Николай Крыщук. Ваша жизнь больше не прекрасна

  • Издательство «Время», 2012 г.
  • Неприятное происшествие: утром в воскресенье герой понял, что умер.
    За свидетельством о смерти пришлось отправиться самому. Название
    нового романа известного петербургского писателя Николая Крыщука
    отсылает нас к электронному извещению о компьютерном вирусе. Но
    это лишь знак времени. Нам предстоит побывать не только в разных
    исторических пространствах, но и задуматься о разнице между жизнью
    и смертью, мнимой смертью и мнимой жизнью, и даже почувствовать,
    что смерть может быть избавлением от… Не будем продолжать:
    прекрасно и стремительно выстроенный сюжет — одно из главных
    достоинств этой блестящей и глубокой книги.

Неприятное происшествие

Утром в воскресенье

Сразу не повезло — я умер утром в воскресенье. В тот самый час, когда люди не могут сосредоточиться на обстоятельствах чужой жизни. Тем более смерти. Зарываются лицом в птичьи перья и не хотят просыпаться. А вдруг того
коврика, где вышитая крестиком Аленушка, уже нет? Или
комплимент начальнику получился слишком язвительным? И вообще, желудок после грибной подливки камнем
под сердцем лежит. Может быть, рак? Тьфу-тьфу-тьфу!..
Не выговаривается. Тьфу-тьфу-тьфу!.. Язык, паралитик!
Неужели и впрямь пора вставать?

Ну вот, а тут я со своей смертью. Никаких, естественно,
ресурсов для потрясения.

И мне бы, конечно, нужно было быть деликатнее, но,
видно, сил уже не хватило. Плафон сложил свой рисунок
сначала словом «Зина», потом — «Зоя». И стало ужасно тоскливо. Я подумал, что ступеньки, по которым я столько лет
поднимался к своему семейному счастью, истерлись задолго до моего рождения.
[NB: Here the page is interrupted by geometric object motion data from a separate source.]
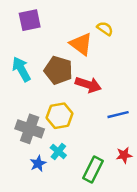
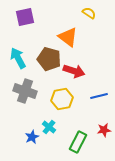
yellow semicircle: (105, 28) -> (89, 13), moved
yellow hexagon: (60, 116) -> (62, 99), moved
gray cross: (30, 129) -> (25, 91), moved

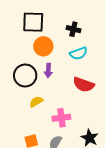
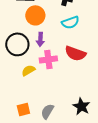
pink cross: (61, 118) -> (48, 59), moved

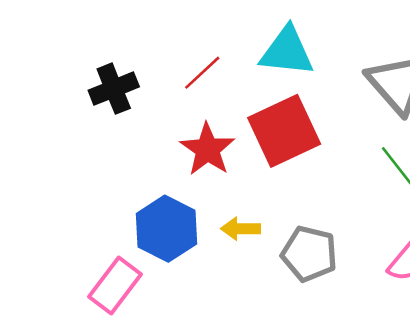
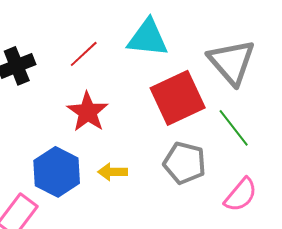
red square: (284, 131) -> (178, 98), moved
gray pentagon: (309, 254) -> (185, 163), moved

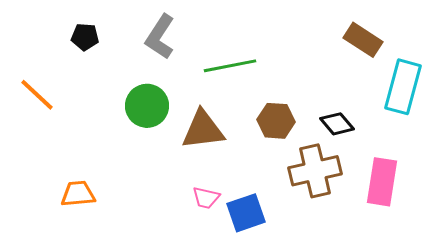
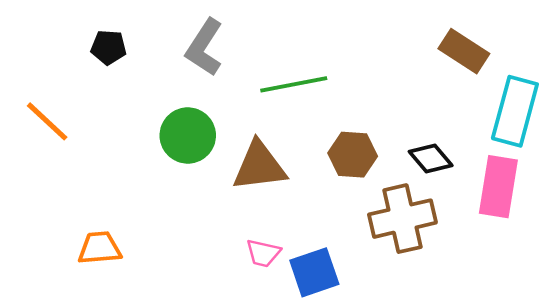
pink rectangle: (382, 182) -> (498, 187), moved

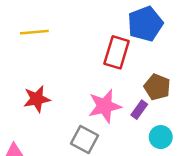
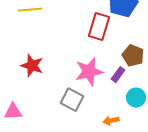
red star: (37, 99) -> (32, 66), turned 30

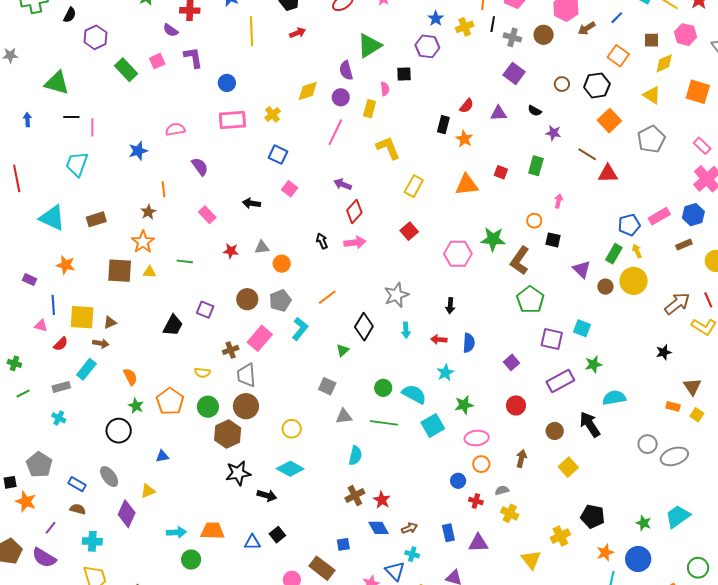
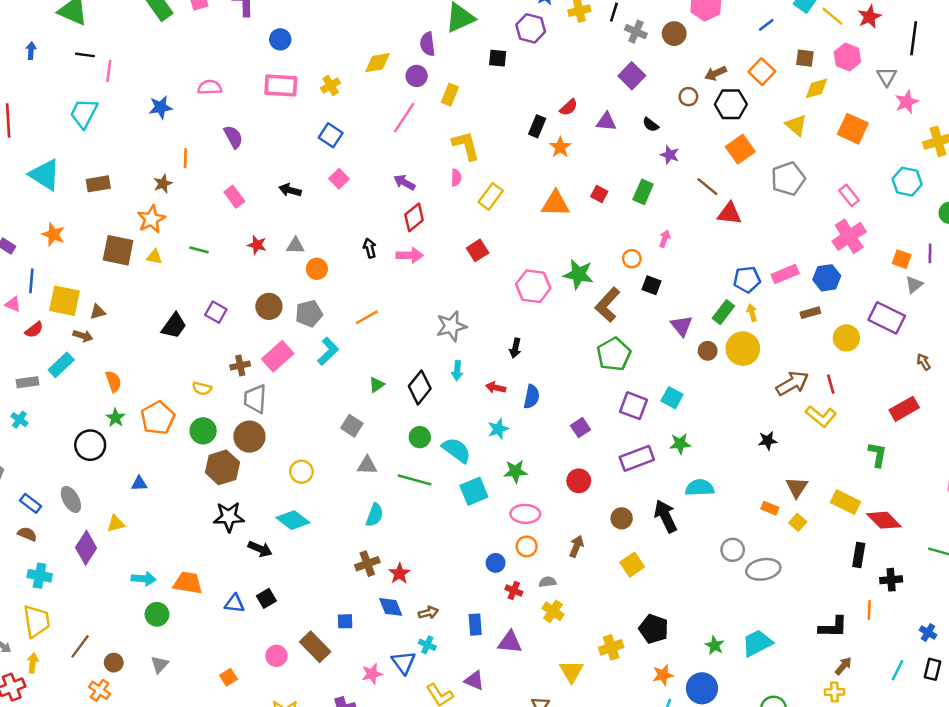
brown arrow: (587, 28) -> (716, 73), moved
pink semicircle: (385, 89) -> (456, 178), moved
black diamond: (364, 327) -> (420, 387), moved

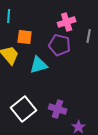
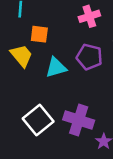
purple pentagon: (60, 45) -> (89, 57), moved
purple cross: (58, 109) -> (79, 120), size x1.4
По ним скользили еще какие-нибудь
очаровательные фантоши прошлого века и напевали нечто
из итальянской оперы, тоже уверенные в своей красоте
и бессмертии. И от этой ничего не значащей и, скорее всего, надуманной картинки, мне вдруг стало так кисло.
Проигранная жизнь крутилась песенкой: «Слава-Слава-Слава-Славочка, мы посидим на лавочке…» Потом: «Ах,
лава-лава-лава лавочка, разбил мне сердце Славочка…»
Подворотня сужалась, и в ней не горел свет. Потом
из темноты проявились какие-то бандиты и все кричали,
но никто не хотел ударить. Потом один все же ударил,
а в руках у меня очутилась слепая монетка, подаренная
на коктебельском пляже заранее обожаемой женщиной.
Все, чего в этой женщине хотелось, было покрыто цветочками — осенними, фиолетовыми и серебристыми. Она,
выкормыш мой, оказывается, решила уже стариться и надела закрытый купальник. Я дрался из-за нее. …А монетка? Классики, конечно, и в этом соврали. Какая там вся
жизнь в хронологическом порядке? И одной картинки
не слепить.

Вошла матушка. Лица на ней не было. Стала пробовать
землю из цветочного горшка, разминать ее пальцами
и нюхать. Потом заметила меня.

— Макаронов-то, сыночка, уже нет. Вчерашние все пережарились. А киномеханика, о котором ты спрашивал,
звали Петей.

Киномеханик Петя был влюблен в нее пятьдесят лет назад, благодаря чему мама получила в деревне начальное
кинематографическое образование. Потом уже начались
университеты с моим отцом.

Я вдруг подумал, что, может быть, Петя — мой отец?
Попробовал представить его. И не смог. Он освежал голову
сырой травой и никак не хотел задумываться о планах продолжения рода. Сознание его было сосредоточено на расшнурованной маминой груди и не желало принимать
в себя никого лишнего и нового. Меня, то есть. А я, натурально, умирал, и все эти фантазии уже не имели смысла.
Ну вот, и как это все случилось? Утро в окне. Просыпается жена — крохотулечка моя, мой мизинчик. Ныряет
в халат и бормочет безадресно: «Никто не обещал». Затем
ко мне уже:

— Кофе будешь?

Я, разумеется, в силу известных обстоятельств молчу.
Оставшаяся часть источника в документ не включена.